Mori thought it was a strange offer. He had a lawyer. Then it occurred to him that maybe Kayla just wanted him to have her number. He wrote it down, in his neat hand, on the back leaf of a collection of Tolstoy stories.
It was the fall of 2012, and Mori was 23. He thought it would be kind of romantic, reading Tolstoy in prison. It turned out to be a miserable idea: way too bleak. James Patterson would have been a better choice, or a spy novel—something less depressing. He wouldn’t make that mistake again.
Mori is now 29, no longer in prison, and has a novel of his own, Sadness Is a White Bird, which was published this past winter. Part love story, part Bildungsroman, part meditation on the instantaneity of violence, it is an impressive first work of fiction. Its characters slip in and out of four languages as they cross borders, decades, and boundaries. Pulitzer Prize–winning author Michael Chabon called it “nuanced, sharp, and beautifully written.” Its pages betray an urgent, prodigious talent.

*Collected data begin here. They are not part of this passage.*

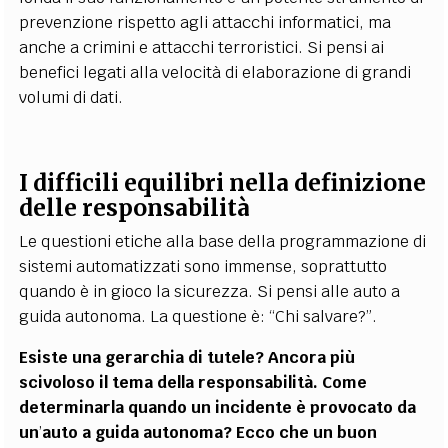
prevenzione rispetto agli attacchi informatici, ma
anche a crimini e attacchi terroristici. Si pensi ai
benefici legati alla velocità di elaborazione di grandi
volumi di dati.
I difficili equilibri nella definizione
delle responsabilità
Le questioni etiche alla base della programmazione di
sistemi automatizzati sono immense, soprattutto
quando è in gioco la sicurezza. Si pensi alle auto a
guida autonoma. La questione è:
“
Chi salvare?”.
Esiste una gerarchia di tutele? Ancora più
scivoloso il tema della responsabilità. Come
determinarla quando un incidente è provocato da
un
’
auto a guida autonoma? Ecco che un buon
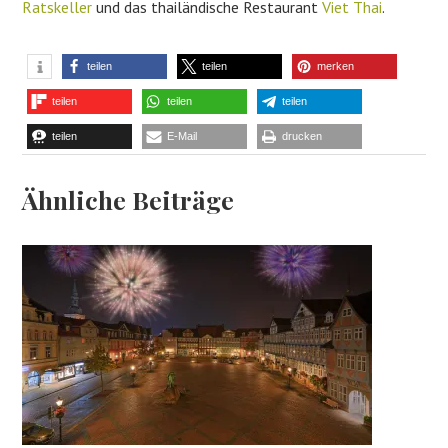
Ratskeller
und das thailändische Restaurant
Viet Thai
.
teilen
teilen
merken
teilen
teilen
teilen
teilen
E-Mail
drucken
Ähnliche Beiträge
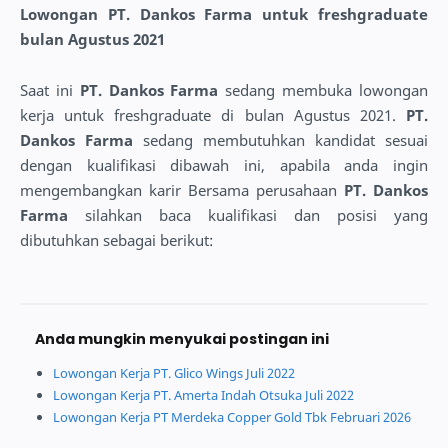
Lowongan PT. Dankos Farma untuk freshgraduate
bulan Agustus 2021
Saat ini
PT. Dankos Farma
sedang membuka lowongan
kerja untuk freshgraduate di bulan Agustus 2021.
PT.
Dankos Farma
sedang membutuhkan kandidat sesuai
dengan kualifikasi dibawah ini, apabila anda ingin
mengembangkan karir Bersama perusahaan
PT. Dankos
Farma
silahkan baca kualifikasi dan posisi yang
dibutuhkan sebagai berikut:
Anda mungkin menyukai postingan ini
Lowongan Kerja PT. Glico Wings Juli 2022
Lowongan Kerja PT. Amerta Indah Otsuka Juli 2022
Lowongan Kerja PT Merdeka Copper Gold Tbk Februari 2026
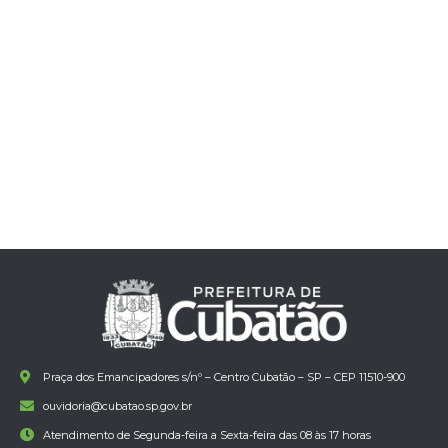
Praça dos Emancipadores s/nº – Centro Cubatão – SP – CEP 11510-900
ouvidoria@cubatao.sp.gov.br
Atendimento de Segunda-feira a Sexta-feira das 08 às 17 horas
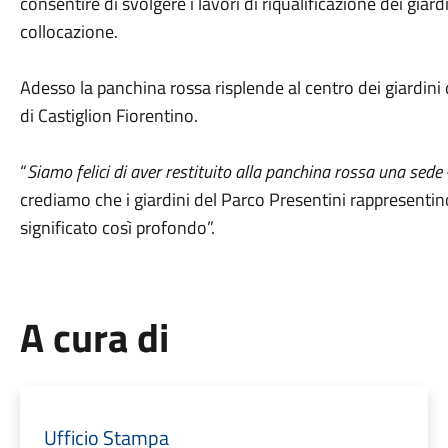
consentire di svolgere i lavori di riqualificazione dei giar
collocazione.
Adesso la panchina rossa risplende al centro dei giardini
di Castiglion Fiorentino.
“
Siamo felici di aver restituito alla panchina rossa una sede
crediamo che i giardini del Parco Presentini rappresentin
significato così profondo”.
A cura di
Ufficio Stampa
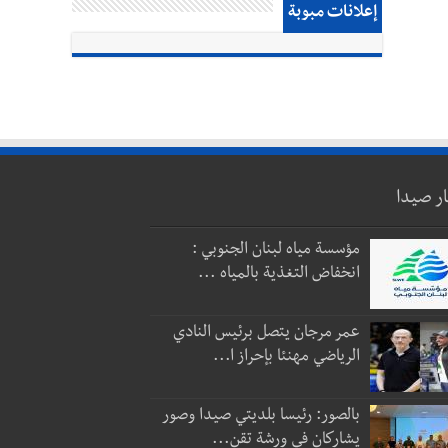
إعلانات مبوبة
ار صيدا
مؤسسة مياه لبنان الجنوبي :
انخفاض التغذية بالمياه ...
عمر مرجان يتصل برئيس النادي
الرياضي مهنئا بإحراز ا...
بالصور: رئيسا بلديتي صيدا وصور
يشاركان في ورشة تقن...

Mori is a gentle soul, warm even to strangers, whom he greets like friends. An energetic conversationalist, he is opinionated but thoughtful, partial to long lunches and coffee on the couch, where he does not fiddle with his phone. His hair, when he wears it long, is wild and unruly, somewhere between revolutionary and street-corner poet. His ears are a bit elfin. Eyes feature prominently in his work, and it’s easy to see why: his own are lively and bright, raindrop blue, penetrating more than watchful, the kind you fall in love with from across the room at a party. He doesn’t shy away from the naked intimacy of holding his listener’s gaze. Indeed, he seems to relish it.

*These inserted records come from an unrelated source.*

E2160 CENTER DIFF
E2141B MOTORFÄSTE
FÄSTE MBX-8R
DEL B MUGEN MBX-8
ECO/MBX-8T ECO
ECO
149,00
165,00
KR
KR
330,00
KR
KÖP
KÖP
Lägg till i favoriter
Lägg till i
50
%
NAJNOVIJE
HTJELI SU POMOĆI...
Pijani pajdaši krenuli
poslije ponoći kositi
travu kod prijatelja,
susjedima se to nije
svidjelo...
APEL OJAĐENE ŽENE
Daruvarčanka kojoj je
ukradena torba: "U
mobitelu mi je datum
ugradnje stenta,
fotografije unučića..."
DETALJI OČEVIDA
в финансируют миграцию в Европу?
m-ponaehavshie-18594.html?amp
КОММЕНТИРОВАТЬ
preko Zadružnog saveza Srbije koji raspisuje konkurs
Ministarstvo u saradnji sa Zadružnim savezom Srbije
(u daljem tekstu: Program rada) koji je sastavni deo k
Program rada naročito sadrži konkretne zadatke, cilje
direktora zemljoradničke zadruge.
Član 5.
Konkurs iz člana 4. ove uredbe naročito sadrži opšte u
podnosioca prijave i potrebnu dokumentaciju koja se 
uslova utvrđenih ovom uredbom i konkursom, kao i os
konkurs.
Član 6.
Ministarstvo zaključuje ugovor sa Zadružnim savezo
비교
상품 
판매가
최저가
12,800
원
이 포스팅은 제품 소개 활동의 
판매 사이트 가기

Mori became a novelist in the same way he became an ultrarunner, and before that an activist: slowly, and then all at once. He doesn’t mind doing hard things—torturous things, really—so long as they’re things he chooses. He feels the same way about rules. He likes following them, unless they’re rules he disagrees with, in which case he takes not a little delight in breaking them.
It was something of an accident, the novel. In the fall of 2015, Mori was living in Jerusalem, working for a nonprofit and organizing against Israel’s occupation of the Palestinian Territories. He was chiseling away at a proposal for a poetry-slash-memoir thing, but the material wasn’t terribly promising. He felt uninspired, even a little bored. On Yom Kippur, while fasting, he had a revelation, perhaps divinely inspired, or perhaps simply the consequence of being very, very hungry: he was writing the wrong book. After years of blogging, protesting, poem slamming, and otherwise divining the question—the problem, the future—of Israel and the Palestinian Territories, he would try his hand at fiction.
Mori sat down, and in 10 weeks, 100,000 words tumbled out of his brain and onto the page. He recognizes this is neither common nor likely to happen again in his career. It’s like the story had been boiling inside of him, waiting to spill over.
Abandoning nonfiction was a fortuitous decision, in part because Mori doesn’t particularly like nonfiction. He doesn’t care if this makes him unfashionable—a philistine, even—because it happens to be true. “I didn’t want to write something I wouldn’t read.”
Mori reads fiction obsessively, with a kind of self-imposed discipline that invites both admiration and, frankly, envy. In the back of his journal, opposite a color-coded chart where he tracks his weekly running mileage, is a list of all the books he’s read recently. At the moment, he’s working his way through the Pulitzer Prize winners. He adored Gilead (Marilynne Robinson, 2005) and The Underground Railroad (Colson Whitehead, 2017). He had a harder time getting into The Shipping News (Annie Proulx, 1994). He reads close to 50 novels a year, after which he shelves them in his library. He’s happy to lend books to friends, and even happier when they don’t come back.
Drafting a novel required Mori to forget most of what he knew about writing. The journalist’s cardinal rules are often the novelist’s laziest crutches. He was accustomed to writing op-eds for American newspapers, where the whole point was to be didactic, even pedantic. To tell, not show. To insist that readers agree. “The luxury of fiction, the privilege of fiction, is to let the reader decide for themself.”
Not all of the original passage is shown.